Assignment -
Reproduce exactly the line that contains "Ia menjelaskan, bersinergi dengan Muspika dan" and every line after it through the end of the records below, leaving out all pictures.

Source material -
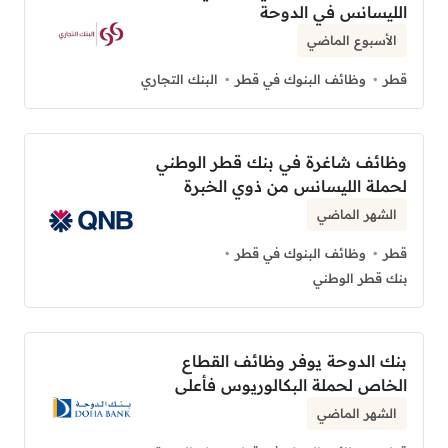
الليسانس في الدوحة
الأسبوع الماضي
قطر
وظائف البنوك في قطر
البنك التجاري
وظائف شاغرة في بنك قطر الوطني
لحملة الليسانس من ذوي الخبرة
الشهر الماضي
قطر
وظائف البنوك في قطر
بنك قطر الوطني
بنك الدوحة يوفر وظائف القطاع
الخاص لحملة البكالوريوس فأعلى
الشهر الماضي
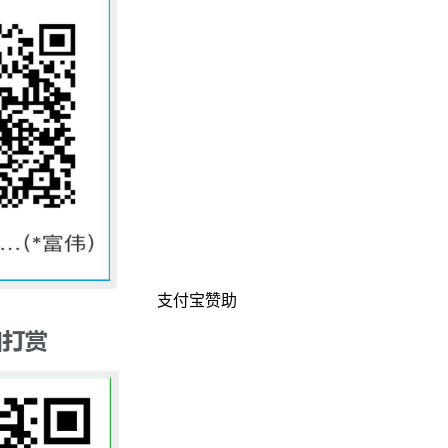
支付宝赞助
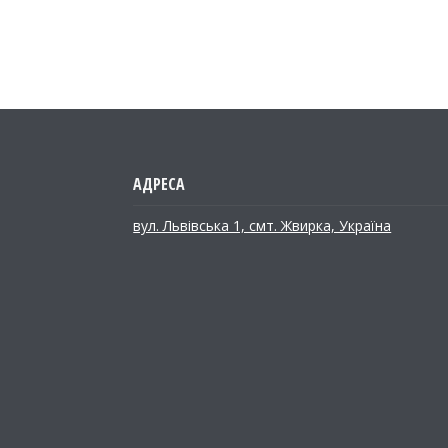
вул. Львівська 1, смт. Жвирка, Україна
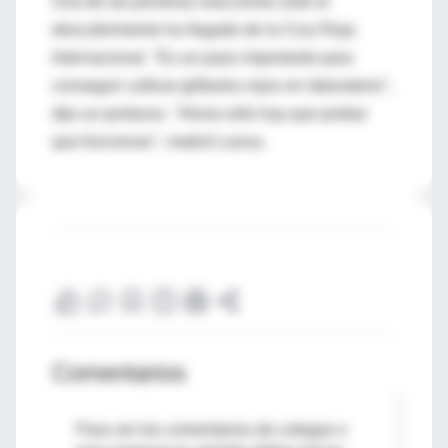
Una de las primeras reacciones ante el
descubrimiento ha llegado de la Cruz Roja
Internacional. "Es un paso importante para
conseguir cultivar glóbulos rojos en laboratorio",
dijo un portavoz. "Ahora sólo hay que probar
que funcionan", matizó Lanza.
Comentarios
Para ver los comentarios de colegas o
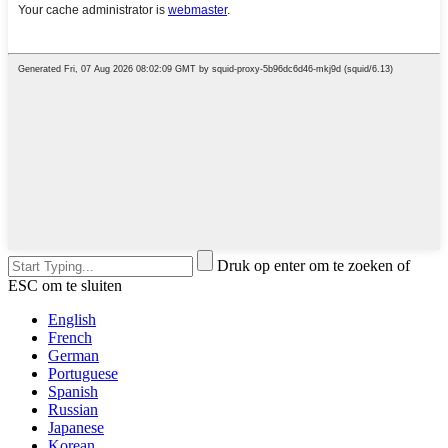
Druk op enter om te zoeken of
ESC om te sluiten
English
French
German
Portuguese
Spanish
Russian
Japanese
Korean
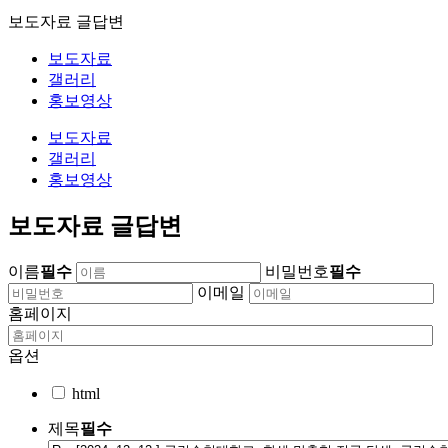
보도자료 글답변
보도자료
갤러리
홍보영상
보도자료
갤러리
홍보영상
보도자료 글답변
이름
필수
비밀번호
필수
이메일
홈페이지
옵션
html
제목
필수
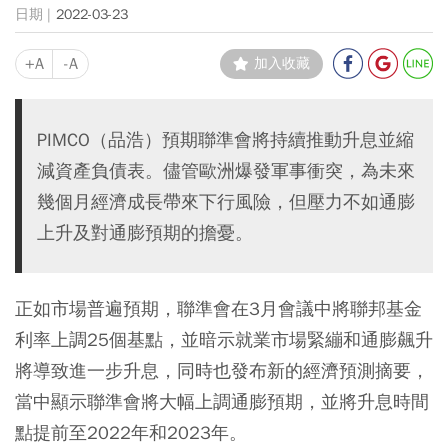
2022-03-23
+A
-A
加入收藏
PIMCO（品浩）預期聯準會將持續推動升息並縮
減資產負債表。儘管歐洲爆發軍事衝突，為未來
幾個月經濟成長帶來下行風險，但壓力不如通膨
上升及對通膨預期的擔憂。
正如市場普遍預期，聯準會在3月會議中將聯邦基金
利率上調25個基點，並暗示就業市場緊繃和通膨飆升
將導致進一步升息，同時也發布新的經濟預測摘要，
當中顯示聯準會將大幅上調通膨預期，並將升息時間
點提前至2022年和2023年。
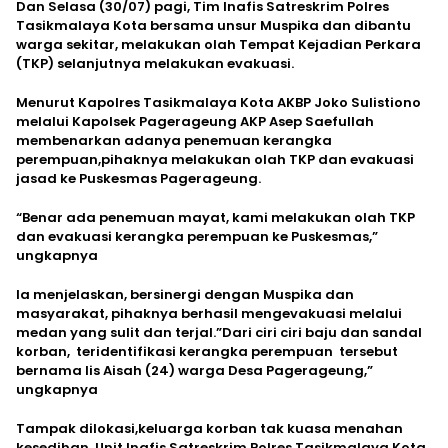
Dan Selasa (30/07) pagi, Tim Inafis Satreskrim Polres
Tasikmalaya Kota bersama unsur Muspika dan dibantu
warga sekitar, melakukan olah Tempat Kejadian Perkara
(TKP) selanjutnya melakukan evakuasi.
Menurut Kapolres Tasikmalaya Kota AKBP Joko Sulistiono
melalui Kapolsek Pagerageung AKP Asep Saefullah
membenarkan adanya penemuan kerangka
perempuan,pihaknya melakukan olah TKP dan evakuasi
jasad ke Puskesmas Pagerageung.
“Benar ada penemuan mayat, kami melakukan olah TKP
dan evakuasi kerangka perempuan ke Puskesmas,”
ungkapnya
Ia menjelaskan, bersinergi dengan Muspika dan
masyarakat, pihaknya berhasil mengevakuasi melalui
medan yang sulit dan terjal.”Dari ciri ciri baju dan sandal
korban, teridentifikasi kerangka perempuan tersebut
bernama Iis Aisah (24) warga Desa Pagerageung,”
ungkapnya
Tampak dilokasi,keluarga korban tak kuasa menahan
kesedihan, Unit Inafis Satreskrim Polres Tasikmalaya Kota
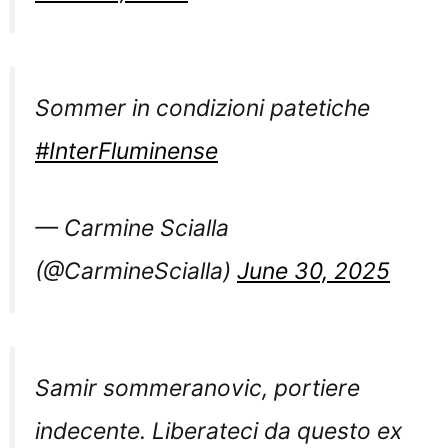
Sommer in condizioni patetiche
#InterFluminense
— Carmine Scialla
(@CarmineScialla)
June 30, 2025
Samir sommeranovic, portiere
indecente. Liberateci da questo ex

Reply -
Ia menjelaskan, bersinergi dengan Muspika dan
masyarakat, pihaknya berhasil mengevakuasi melalui
medan yang sulit dan terjal.”Dari ciri ciri baju dan sandal
korban, teridentifikasi kerangka perempuan tersebut
bernama Iis Aisah (24) warga Desa Pagerageung,”
ungkapnya
Tampak dilokasi,keluarga korban tak kuasa menahan
kesedihan, Unit Inafis Satreskrim Polres Tasikmalaya Kota
Sommer in condizioni patetiche
#InterFluminense
— Carmine Scialla
(@CarmineScialla)
June 30, 2025
Samir sommeranovic, portiere
indecente. Liberateci da questo ex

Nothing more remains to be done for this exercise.